HighLadyofTheNightCourt · 29/01/2026 12:32

DreamOfTheRarebitFiend · 29/01/2026 12:28

Since OP hasn't clarified how much notice her DH has for his calls, I'm guessing he doesn't have much. So then it's a faff to have to clear her stuff away right before he has to hop onto a call. Honestly, what's unreasonable about wanting his monitor plugged back in after she uses the space?

You're right we don't know how much notice he has.
Therefore we don't know if your scenario is actually true do we?

redskydelight · 29/01/2026 12:38

HighLadyofTheNightCourt · 29/01/2026 12:28

And having to plug in a monitor stops him doing that?
He's finding that so challenging that he'd prefer his wife to work in a cold room?

It won't be just plugging in a monitor though, will it?

Chances are he turns up, finds OP's stuff on his desk. Moves it. Puts his own stuff on the desk. Turns on his laptop. Finds the monitor is not working. Turns it off and on again. Turns the laptop off and on again. Checks the cables are all plugged into the docking station properly. Maybe plugs the laptop directly into the monitor to check if the docking station is working. Then finally twigs that the monitor is unplugged. Works out what cable is which and which he can unplug.

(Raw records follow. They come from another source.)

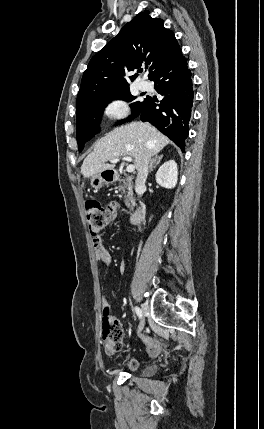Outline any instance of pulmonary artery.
I'll use <instances>...</instances> for the list:
<instances>
[{
	"label": "pulmonary artery",
	"instance_id": "e3ab8cb5",
	"mask_svg": "<svg viewBox=\"0 0 264 429\" xmlns=\"http://www.w3.org/2000/svg\"><path fill=\"white\" fill-rule=\"evenodd\" d=\"M138 87L140 90H147L149 88V83L145 80H142L138 83Z\"/></svg>",
	"mask_w": 264,
	"mask_h": 429
}]
</instances>
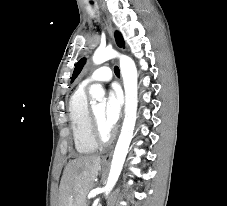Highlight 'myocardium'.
I'll return each instance as SVG.
<instances>
[{"label":"myocardium","mask_w":227,"mask_h":206,"mask_svg":"<svg viewBox=\"0 0 227 206\" xmlns=\"http://www.w3.org/2000/svg\"><path fill=\"white\" fill-rule=\"evenodd\" d=\"M89 112H90L91 132L94 140L97 142V144H101V145H105L109 143L113 137V131L110 130L107 134H103L93 109H90Z\"/></svg>","instance_id":"myocardium-1"}]
</instances>
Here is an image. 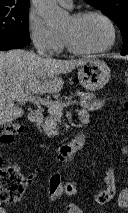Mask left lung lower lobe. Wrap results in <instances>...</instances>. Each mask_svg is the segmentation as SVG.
Instances as JSON below:
<instances>
[{"instance_id": "0a47b994", "label": "left lung lower lobe", "mask_w": 128, "mask_h": 213, "mask_svg": "<svg viewBox=\"0 0 128 213\" xmlns=\"http://www.w3.org/2000/svg\"><path fill=\"white\" fill-rule=\"evenodd\" d=\"M121 54H122V55H126V54H128V52H123V51H122V53H121Z\"/></svg>"}]
</instances>
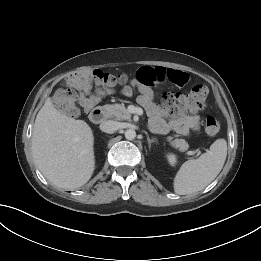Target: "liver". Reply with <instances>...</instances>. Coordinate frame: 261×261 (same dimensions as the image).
Returning a JSON list of instances; mask_svg holds the SVG:
<instances>
[{"label": "liver", "mask_w": 261, "mask_h": 261, "mask_svg": "<svg viewBox=\"0 0 261 261\" xmlns=\"http://www.w3.org/2000/svg\"><path fill=\"white\" fill-rule=\"evenodd\" d=\"M31 144L35 164L53 185L75 189L90 180L95 169L92 129L62 114L50 98L36 116Z\"/></svg>", "instance_id": "1"}]
</instances>
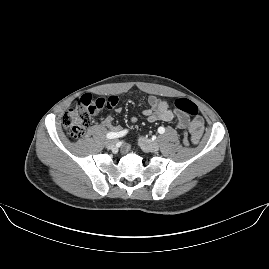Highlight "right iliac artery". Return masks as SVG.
I'll return each mask as SVG.
<instances>
[{
	"label": "right iliac artery",
	"mask_w": 269,
	"mask_h": 269,
	"mask_svg": "<svg viewBox=\"0 0 269 269\" xmlns=\"http://www.w3.org/2000/svg\"><path fill=\"white\" fill-rule=\"evenodd\" d=\"M124 133H125L124 131H121V132H119V133L109 132V133L106 135V137H107L108 139H113V138L122 136Z\"/></svg>",
	"instance_id": "1"
}]
</instances>
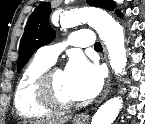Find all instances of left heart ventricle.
<instances>
[{
	"label": "left heart ventricle",
	"instance_id": "b2bd125f",
	"mask_svg": "<svg viewBox=\"0 0 145 124\" xmlns=\"http://www.w3.org/2000/svg\"><path fill=\"white\" fill-rule=\"evenodd\" d=\"M53 83H54L56 92L61 99L66 100V101L75 100L68 90L65 71L57 69L53 75Z\"/></svg>",
	"mask_w": 145,
	"mask_h": 124
}]
</instances>
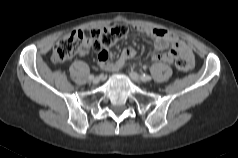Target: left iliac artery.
Segmentation results:
<instances>
[{"label": "left iliac artery", "mask_w": 238, "mask_h": 158, "mask_svg": "<svg viewBox=\"0 0 238 158\" xmlns=\"http://www.w3.org/2000/svg\"><path fill=\"white\" fill-rule=\"evenodd\" d=\"M152 78L149 75L143 74L141 75V80L142 81H150Z\"/></svg>", "instance_id": "left-iliac-artery-1"}]
</instances>
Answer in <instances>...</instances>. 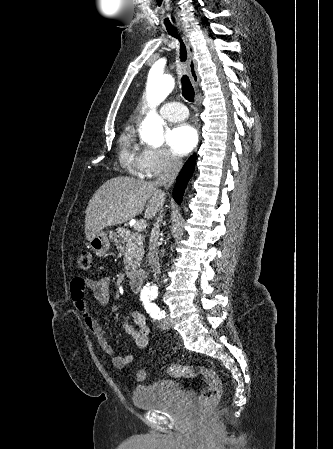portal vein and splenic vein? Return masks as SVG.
I'll use <instances>...</instances> for the list:
<instances>
[{
  "mask_svg": "<svg viewBox=\"0 0 333 449\" xmlns=\"http://www.w3.org/2000/svg\"><path fill=\"white\" fill-rule=\"evenodd\" d=\"M146 222L145 221H143V220H141V221H137L136 222V224L134 225V228L136 229V230H144L145 228H146Z\"/></svg>",
  "mask_w": 333,
  "mask_h": 449,
  "instance_id": "portal-vein-and-splenic-vein-1",
  "label": "portal vein and splenic vein"
}]
</instances>
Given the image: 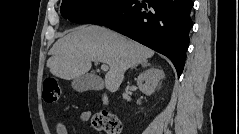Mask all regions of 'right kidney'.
Here are the masks:
<instances>
[{
	"label": "right kidney",
	"mask_w": 239,
	"mask_h": 134,
	"mask_svg": "<svg viewBox=\"0 0 239 134\" xmlns=\"http://www.w3.org/2000/svg\"><path fill=\"white\" fill-rule=\"evenodd\" d=\"M164 76L163 70L152 67L139 74L137 77V85L142 93L151 95Z\"/></svg>",
	"instance_id": "1"
}]
</instances>
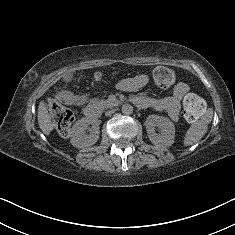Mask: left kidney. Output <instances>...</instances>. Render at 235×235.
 Segmentation results:
<instances>
[{"mask_svg":"<svg viewBox=\"0 0 235 235\" xmlns=\"http://www.w3.org/2000/svg\"><path fill=\"white\" fill-rule=\"evenodd\" d=\"M145 126L148 138L155 146L167 148L174 143L175 125L169 118L152 114L146 118ZM156 127L160 128V133H156Z\"/></svg>","mask_w":235,"mask_h":235,"instance_id":"1","label":"left kidney"}]
</instances>
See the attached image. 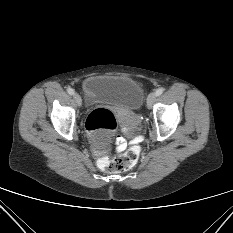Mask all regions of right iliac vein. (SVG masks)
Segmentation results:
<instances>
[{"instance_id": "right-iliac-vein-1", "label": "right iliac vein", "mask_w": 233, "mask_h": 233, "mask_svg": "<svg viewBox=\"0 0 233 233\" xmlns=\"http://www.w3.org/2000/svg\"><path fill=\"white\" fill-rule=\"evenodd\" d=\"M74 99L76 100L79 106L82 104L81 96L78 93H74Z\"/></svg>"}]
</instances>
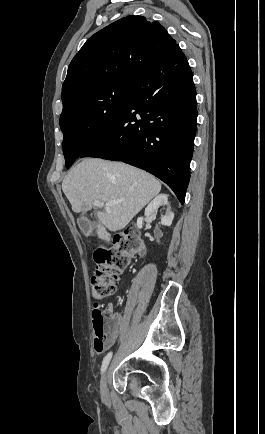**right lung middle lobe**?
Masks as SVG:
<instances>
[{
    "instance_id": "1",
    "label": "right lung middle lobe",
    "mask_w": 265,
    "mask_h": 434,
    "mask_svg": "<svg viewBox=\"0 0 265 434\" xmlns=\"http://www.w3.org/2000/svg\"><path fill=\"white\" fill-rule=\"evenodd\" d=\"M135 77L109 76L62 94L60 127L66 167L100 139L123 112Z\"/></svg>"
}]
</instances>
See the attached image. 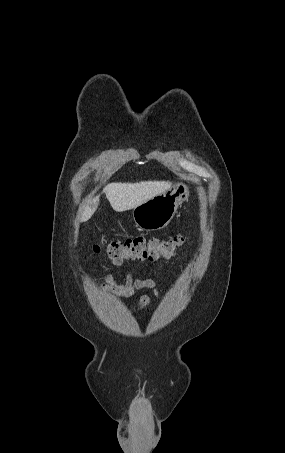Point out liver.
Here are the masks:
<instances>
[{
    "mask_svg": "<svg viewBox=\"0 0 285 453\" xmlns=\"http://www.w3.org/2000/svg\"><path fill=\"white\" fill-rule=\"evenodd\" d=\"M171 186L168 181H143L139 183H110L103 191L110 205L116 212L131 210L151 198L163 194ZM99 205V196L88 201L84 206L80 221L85 222L91 218Z\"/></svg>",
    "mask_w": 285,
    "mask_h": 453,
    "instance_id": "liver-1",
    "label": "liver"
}]
</instances>
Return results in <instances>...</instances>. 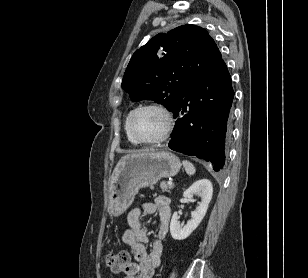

And then plugs the monitor in.
And so is stressed for starting his call.

Unless OP puts a note on the monitor saying "MONITOR UNPLUGGED - you can unplug the heater plug which is labelled" which makes it dead simple to realise what needs fixing.

(Why is OP not using the monitor, thereby needing it to stay plugged in, anyway? It's not a good idea to be working on a laptop screen all day.)